Work instruction
Using the data beneath this instruction, retype only the lines from the one that contains "Dubrovnik utazás során" down to the one that contains "aboutthat kind of thing, and I think about", both included, exactly as they appear.

Records for the task
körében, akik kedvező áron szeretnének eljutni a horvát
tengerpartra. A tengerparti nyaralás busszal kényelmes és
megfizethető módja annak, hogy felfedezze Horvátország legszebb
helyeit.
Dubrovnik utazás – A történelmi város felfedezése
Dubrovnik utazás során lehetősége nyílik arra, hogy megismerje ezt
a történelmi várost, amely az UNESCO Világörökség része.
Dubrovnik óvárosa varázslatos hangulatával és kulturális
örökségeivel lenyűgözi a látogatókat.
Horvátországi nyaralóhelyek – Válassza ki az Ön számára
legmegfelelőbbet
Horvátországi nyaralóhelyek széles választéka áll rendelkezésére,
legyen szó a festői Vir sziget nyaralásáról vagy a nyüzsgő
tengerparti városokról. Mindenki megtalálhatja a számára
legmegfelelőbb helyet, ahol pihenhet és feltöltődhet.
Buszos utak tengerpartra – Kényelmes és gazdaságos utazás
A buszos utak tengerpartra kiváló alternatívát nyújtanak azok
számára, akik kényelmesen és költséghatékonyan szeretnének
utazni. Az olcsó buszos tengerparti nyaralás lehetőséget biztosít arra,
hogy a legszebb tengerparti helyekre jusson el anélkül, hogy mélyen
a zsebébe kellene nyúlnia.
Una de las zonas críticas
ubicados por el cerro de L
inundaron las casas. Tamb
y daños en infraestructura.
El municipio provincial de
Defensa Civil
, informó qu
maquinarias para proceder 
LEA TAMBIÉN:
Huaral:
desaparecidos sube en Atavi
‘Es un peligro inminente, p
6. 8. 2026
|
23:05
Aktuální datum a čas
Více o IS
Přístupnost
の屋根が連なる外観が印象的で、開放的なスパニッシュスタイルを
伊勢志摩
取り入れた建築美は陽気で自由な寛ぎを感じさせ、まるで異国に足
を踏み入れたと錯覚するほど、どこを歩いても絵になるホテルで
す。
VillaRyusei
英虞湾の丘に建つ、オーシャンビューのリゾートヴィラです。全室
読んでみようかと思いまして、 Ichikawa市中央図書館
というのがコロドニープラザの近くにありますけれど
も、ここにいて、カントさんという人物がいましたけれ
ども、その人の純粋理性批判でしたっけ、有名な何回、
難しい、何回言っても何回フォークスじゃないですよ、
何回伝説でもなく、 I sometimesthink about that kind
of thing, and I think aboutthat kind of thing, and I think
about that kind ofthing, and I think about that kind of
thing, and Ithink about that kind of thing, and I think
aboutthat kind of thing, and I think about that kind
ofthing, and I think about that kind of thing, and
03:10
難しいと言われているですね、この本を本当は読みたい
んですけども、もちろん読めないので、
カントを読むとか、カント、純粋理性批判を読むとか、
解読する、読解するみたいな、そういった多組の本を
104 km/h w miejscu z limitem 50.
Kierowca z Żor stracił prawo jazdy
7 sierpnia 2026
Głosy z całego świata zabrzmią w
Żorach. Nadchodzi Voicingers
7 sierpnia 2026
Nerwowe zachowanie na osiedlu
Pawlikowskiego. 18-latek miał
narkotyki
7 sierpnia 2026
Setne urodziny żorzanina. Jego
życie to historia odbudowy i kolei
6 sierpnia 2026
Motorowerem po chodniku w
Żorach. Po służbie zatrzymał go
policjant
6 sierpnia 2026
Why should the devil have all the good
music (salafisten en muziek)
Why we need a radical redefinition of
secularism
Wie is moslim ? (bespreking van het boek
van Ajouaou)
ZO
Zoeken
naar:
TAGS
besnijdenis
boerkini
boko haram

Answer section
Dubrovnik utazás során lehetősége nyílik arra, hogy megismerje ezt
a történelmi várost, amely az UNESCO Világörökség része.
Dubrovnik óvárosa varázslatos hangulatával és kulturális
örökségeivel lenyűgözi a látogatókat.
Horvátországi nyaralóhelyek – Válassza ki az Ön számára
legmegfelelőbbet
Horvátországi nyaralóhelyek széles választéka áll rendelkezésére,
legyen szó a festői Vir sziget nyaralásáról vagy a nyüzsgő
tengerparti városokról. Mindenki megtalálhatja a számára
legmegfelelőbb helyet, ahol pihenhet és feltöltődhet.
Buszos utak tengerpartra – Kényelmes és gazdaságos utazás
A buszos utak tengerpartra kiváló alternatívát nyújtanak azok
számára, akik kényelmesen és költséghatékonyan szeretnének
utazni. Az olcsó buszos tengerparti nyaralás lehetőséget biztosít arra,
hogy a legszebb tengerparti helyekre jusson el anélkül, hogy mélyen
a zsebébe kellene nyúlnia.
Una de las zonas críticas
ubicados por el cerro de L
inundaron las casas. Tamb
y daños en infraestructura.
El municipio provincial de
Defensa Civil
, informó qu
maquinarias para proceder 
LEA TAMBIÉN:
Huaral:
desaparecidos sube en Atavi
‘Es un peligro inminente, p
6. 8. 2026
|
23:05
Aktuální datum a čas
Více o IS
Přístupnost
の屋根が連なる外観が印象的で、開放的なスパニッシュスタイルを
伊勢志摩
取り入れた建築美は陽気で自由な寛ぎを感じさせ、まるで異国に足
を踏み入れたと錯覚するほど、どこを歩いても絵になるホテルで
す。
VillaRyusei
英虞湾の丘に建つ、オーシャンビューのリゾートヴィラです。全室
読んでみようかと思いまして、 Ichikawa市中央図書館
というのがコロドニープラザの近くにありますけれど
も、ここにいて、カントさんという人物がいましたけれ
ども、その人の純粋理性批判でしたっけ、有名な何回、
難しい、何回言っても何回フォークスじゃないですよ、
何回伝説でもなく、 I sometimesthink about that kind
of thing, and I think aboutthat kind of thing, and I think
about that kind ofthing, and I think about that kind of
thing, and Ithink about that kind of thing, and I think
aboutthat kind of thing, and I think about that kind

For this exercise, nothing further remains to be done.